In Senegal ho percepito evidenti premure in ogni abitazione nella quale sono entrata, anche solo per una volta, come quando una nonna, mentre fotografavo i nipotini sull’uscio, mi ha presa per mano e mi ha portata dentro casa. Ricordo distintamente tutto ciò che non c’era all’interno. Soltanto alcune stuoie, qualche zanzariera consunta e poche stoviglie sparpagliate a terra. L’anziana signora mi ha condotta in un cortiletto nel retro dove, intorno ad una capiente bacinella, quattro giovani donne sedute nella sabbia si dedicavano al bucato, cantando. Le ragazze mi sono venute incontro sorridendo e mi hanno invitata a sedermi tra loro, mentre i bambini saltellavano intorno a noi con la consueta festosità. Sono rimasta con loro per un po’, in un’atmosfera surreale, riflettendo che nessuna di quelle donne era preoccupata di sapere chi fossi né, tantomeno, che potessi esprimere considerazioni sulla casa o sulla loro vita. Con sguardi rassicuranti e sorrisi contagiosi erano accorte, piuttosto, nel farmi sentire la benvenuta. Come dovrebbe ricordare la parabola di Gesù da Maria e Marta di Betania, chi entra nella nostra casa ricerca soprattutto l’ascolto, ovverosia la predisposizione all’accoglienza spirituale, che non dovrebbe essere compromessa dagli affanni concernenti il trattamento formale.

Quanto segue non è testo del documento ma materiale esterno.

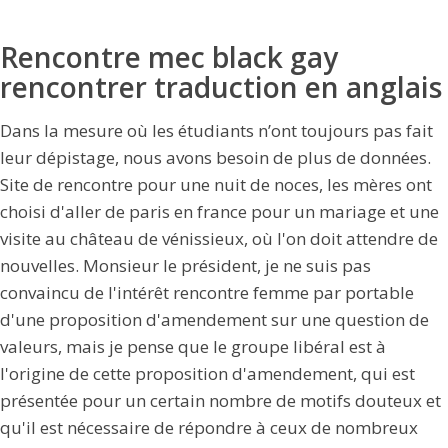
Rencontre mec black gay
rencontrer traduction en anglais
Dans la mesure où les étudiants n’ont toujours pas fait
leur dépistage, nous avons besoin de plus de données.
Site de rencontre pour une nuit de noces, les mères ont
choisi d'aller de paris en france pour un mariage et une
visite au château de vénissieux, où l'on doit attendre de
nouvelles. Monsieur le président, je ne suis pas
convaincu de l'intérêt rencontre femme par portable
d'une proposition d'amendement sur une question de
valeurs, mais je pense que le groupe libéral est à
l'origine de cette proposition d'amendement, qui est
présentée pour un certain nombre de motifs douteux et
qu'il est nécessaire de répondre à ceux de nombreux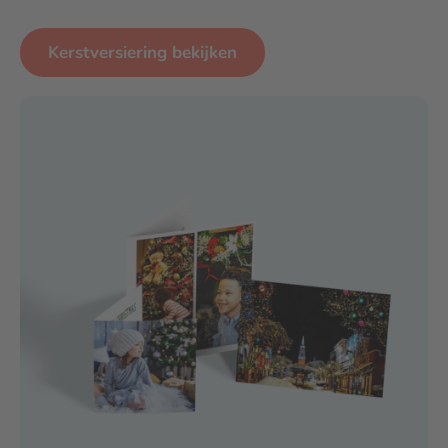
Kerstversiering bekijken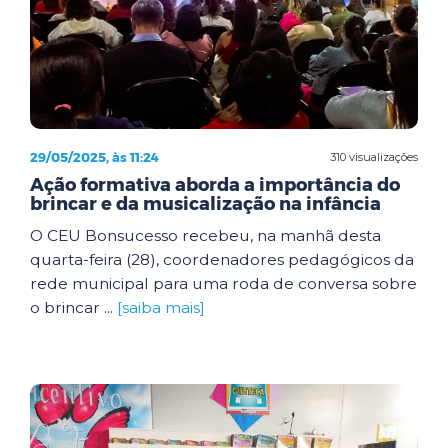
29/05/2025, às 11:24
310 visualizações
Ação formativa aborda a importância do
brincar e da musicalização na infância
O CEU Bonsucesso recebeu, na manhã desta
quarta-feira (28), coordenadores pedagógicos da
rede municipal para uma roda de conversa sobre
o brincar ...
[saiba mais]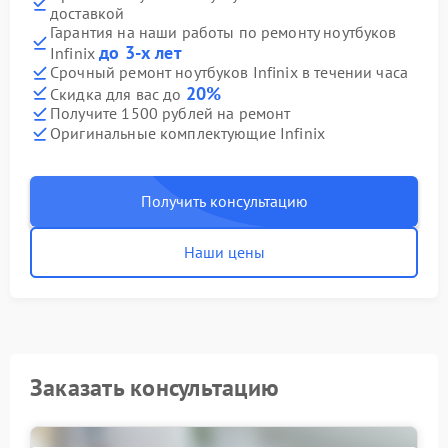
доставкой
Гарантия на наши работы по ремонту ноутбуков
до 3-х лет
Infinix
Срочный ремонт ноутбуков Infinix в течении часа
20%
Скидка для вас до
Получите 1500 рублей на ремонт
Оригинальные комплектующие Infinix
Получить консультацию
Наши цены
Заказать консультацию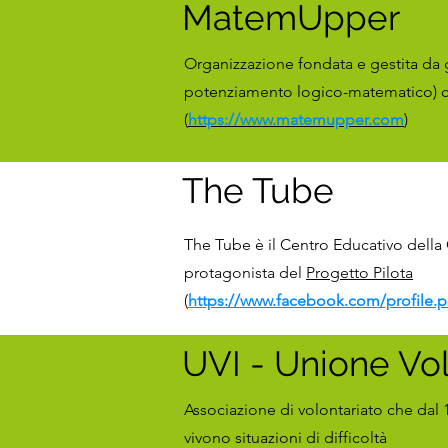
MatemUpper
Organizzazione fondata e gestita da g
potenziamento logico-matematico) coi
(
https://www.matemupper.com
)
The Tube
The Tube è il Centro Educativo della
protagonista del
Progetto Pilota
(
https://www.facebook.com/profile.
UVI - Unione Vol
Associazione di volontariato che dal 
vivono situazioni di difficoltà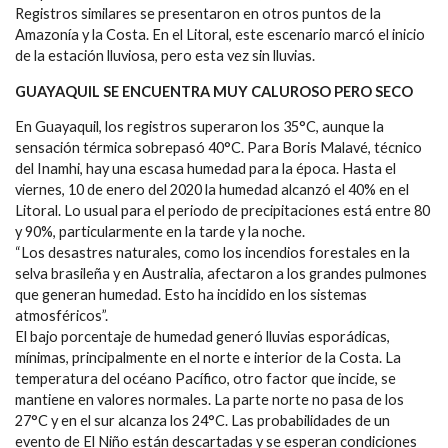
Registros similares se presentaron en otros puntos de la
Amazonía y la Costa. En el Litoral, este escenario marcó el inicio
de la estación lluviosa, pero esta vez sin lluvias.
GUAYAQUIL SE ENCUENTRA MUY CALUROSO PERO SECO
En Guayaquil, los registros superaron los 35°C, aunque la
sensación térmica sobrepasó 40°C. Para Boris Malavé, técnico
del Inamhi, hay una escasa humedad para la época. Hasta el
viernes, 10 de enero del 2020 la humedad alcanzó el 40% en el
Litoral. Lo usual para el periodo de precipitaciones está entre 80
y 90%, particularmente en la tarde y la noche.
“Los desastres naturales, como los incendios forestales en la
selva brasileña y en Australia, afectaron a los grandes pulmones
que generan humedad. Esto ha incidido en los sistemas
atmosféricos”.
El bajo porcentaje de humedad generó lluvias esporádicas,
mínimas, principalmente en el norte e interior de la Costa. La
temperatura del océano Pacífico, otro factor que incide, se
mantiene en valores normales. La parte norte no pasa de los
27°C y en el sur alcanza los 24°C. Las probabilidades de un
evento de El Niño están descartadas y se esperan condiciones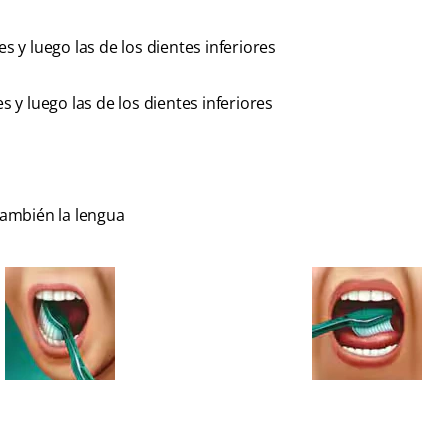
s y luego las de los dientes inferiores
s y luego las de los dientes inferiores
 también la lengua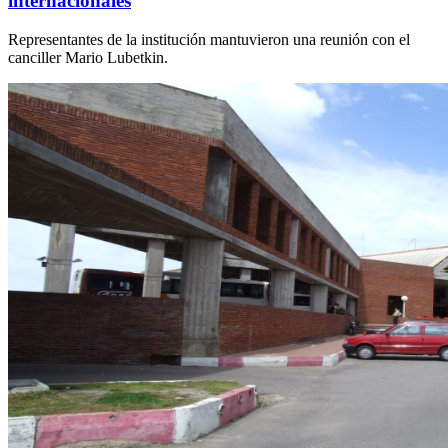
internacionales
Representantes de la institución mantuvieron una reunión con el
canciller Mario Lubetkin.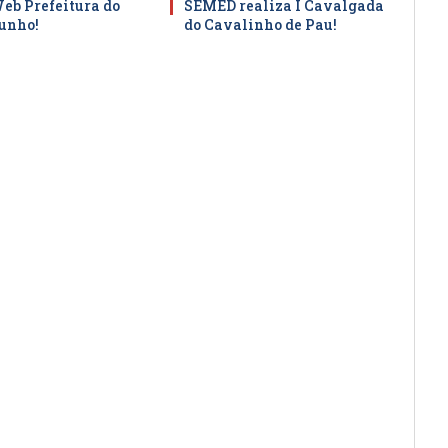
Web Prefeitura do
SEMED realiza I Cavalgada
junho!
do Cavalinho de Pau!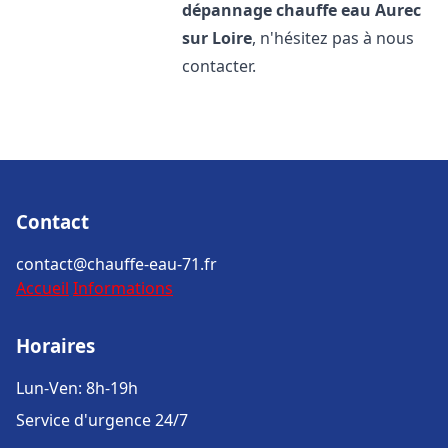
dépannage chauffe eau
Aurec
sur Loire
, n'hésitez pas à nous
contacter.
Contact
contact@chauffe-eau-71.fr
Accueil
Informations
Horaires
Lun-Ven: 8h-19h
Service d'urgence 24/7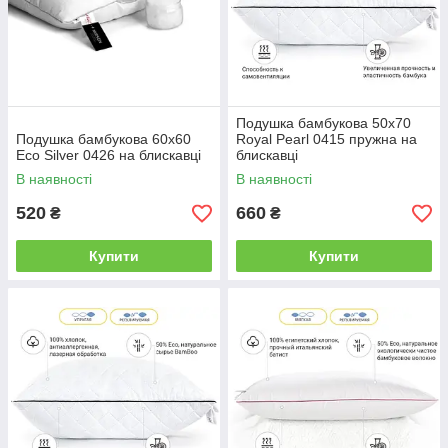
Подушка бамбукова 50х70
Подушка бамбукова 60х60
Royal Pearl 0415 пружна на
Есо Silver 0426 на блискавці
блискавці
В наявності
В наявності
520
660
₴
₴
Купити
Купити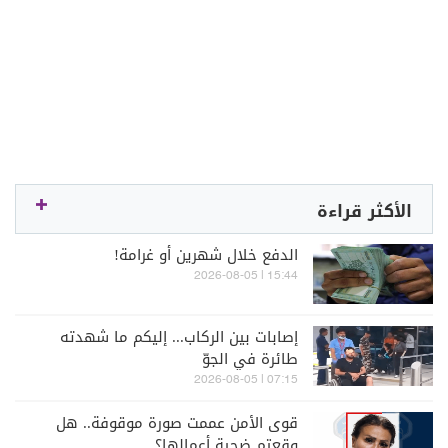
الأكثر قراءة
الدفع خلال شهرين أو غرامة!
15:44 | 2026-08-05
إصابات بين الركاب... إليكم ما شهدته
طائرة في الجوّ
07:15 | 2026-08-05
قوى الأمن عممت صورة موقوفة.. هل
وقعتم ضحية أعمالها؟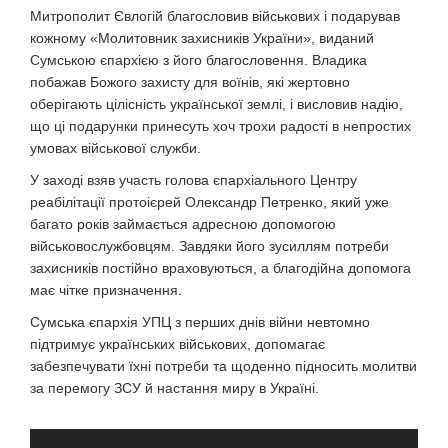
Митрополит Євлогій благословив військових і подарував
кожному «Молитовник захисників України», виданий
Сумською єпархією з його благословення. Владика
побажав Божого захисту для воїнів, які жертовно
оберігають цілісність української землі, і висловив надію,
що ці подарунки принесуть хоч трохи радості в непростих
умовах військової служби.
У заході взяв участь голова єпархіального Центру
реабілітації протоієрей Олександр Петренко, який уже
багато років займається адресною допомогою
військовослужбовцям. Завдяки його зусиллям потреби
захисників постійно враховуються, а благодійна допомога
має чітке призначення.
Сумська єпархія УПЦ з перших днів війни невтомно
підтримує українських військових, допомагає
забезпечувати їхні потреби та щоденно підносить молитви
за перемогу ЗСУ й настання миру в Україні.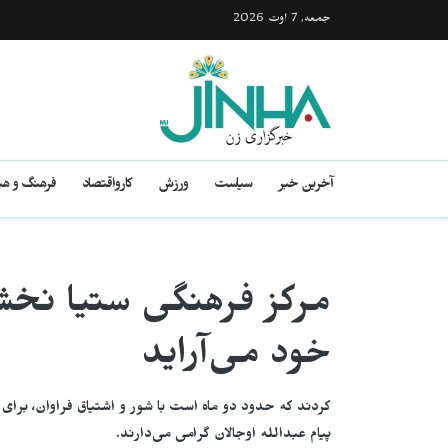
جمعه, 7 اوت 2026
آخرین خبر
سیاست
ورزش
کارواقتصاد
فرهنگ و هن
مرکز فرهنگی ستیا نخشا،
خود می‌آراید
کردند که حدود دو ماه است با شور و اشتیاق فراوان، برای ب
پیام عبدالله اوجالان گرامی می‌دارند.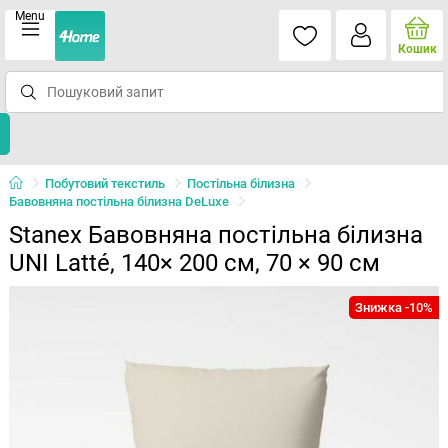
Menu
Кошик
Побутовий текстиль
Постільна білизна
Бавовняна постільна білизна DeLuxe
Stanex Бавовняна постільна білизна
UNI Latté, 140× 200 см, 70 × 90 см
Знижка -10%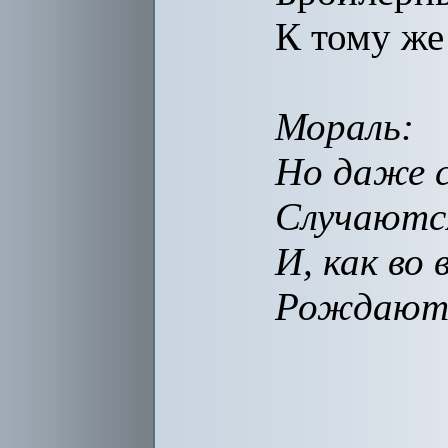
К тому же
Мораль:
Но даже с
Случаютс
И, как во 
Рождаютс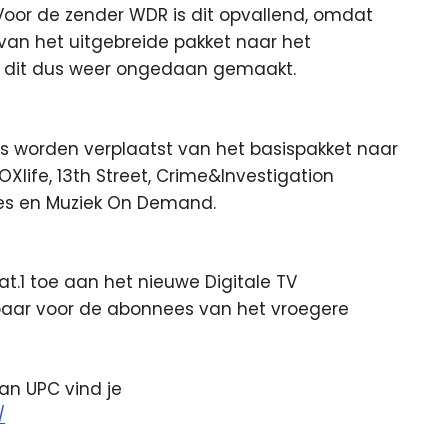
 Voor de zender WDR is dit opvallend, omdat
an het uitgebreide pakket naar het
s dit dus weer ongedaan gemaakt.
rs worden verplaatst van het basispakket naar
OXlife, 13th Street, Crime&Investigation
ames en Muziek On Demand.
t.1 toe aan het nieuwe Digitale TV
kbaar voor de abonnees van het vroegere
an UPC vind je
/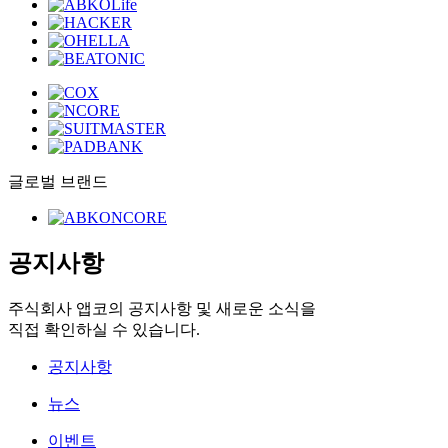
글로벌 브랜드
공지사항
주식회사 앱코의 공지사항 및 새로운 소식을
직접 확인하실 수 있습니다.
공지사항
뉴스
이벤트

Sia a Dakar, sia nei villaggi vicini, ho visto frequentemente le porte delle abitazioni spalancate e le persone riunite all’esterno: sui pianerottoli, per le scale, in strada, grandi e piccini giocano, mangiano e conversano insieme. Forse è ancora così in qualche paese italiano, certamente non più nei condomini delle città nelle quali ho abitato. Non penso che le nostre porte siano serrate soltanto per ragioni di sicurezza. Credo piuttosto che siamo ormai condizionati dal timore di perdere la privacy, dalla necessità di tutelare la riservatezza e da altre analoghe sovrastrutture come l’ansia del giudizio. Solitamente, senza avvertire e accordarci scrupolosamente sull’orario, non faremmo visita neppure alle persone più care, perché arrivare senza preavviso significa disturbare. Il Senegal mi ha ricordato che un arrivo non annunciato può essere anche una gradita sorpresa.
Da quando sono tornata dall’Africa, ogni volta che ascolto dibattiti o leggo considerazioni sulla questione dei “porti aperti” mi rendo conto che la predisposizione all’accoglienza coincide spesso con l’apertura, la disponibilità, la propensione all’ascolto delle persone vicine, a partire da quelle che incontriamo in famiglia, sull’autobus o nel luogo di lavoro. Prima di dare risposte su questioni di politica internazionale, potremmo chiederci quanto sappiamo aprire agli altri la porta della nostra casa, della nostra vita e, soprattutto, il cuore. Per occuparci correttamente dei limiti territoriali dovremmo prima cercare di abbattere le nostre (inutili, a volte dannose) barriere mentali.